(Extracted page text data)
========================================

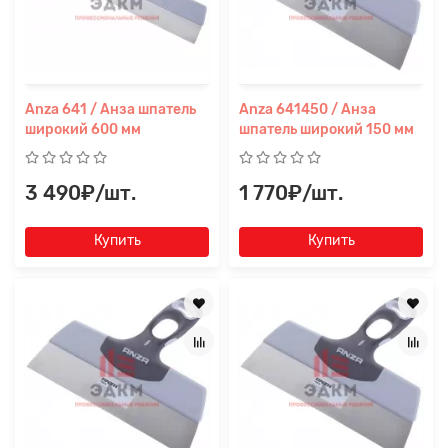
Anza 641 / Анза шпатель
Anza 641450 / Анза
широкий 600 мм
шпатель широкий 150 мм
3 490₽/шт.
1 770₽/шт.
Заявка на расчет
×
Купить
Купить
Прикрепите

========================================

Work task: State how many lines of the records above contain the word "шпатель", and give only that number.

Your solution: 2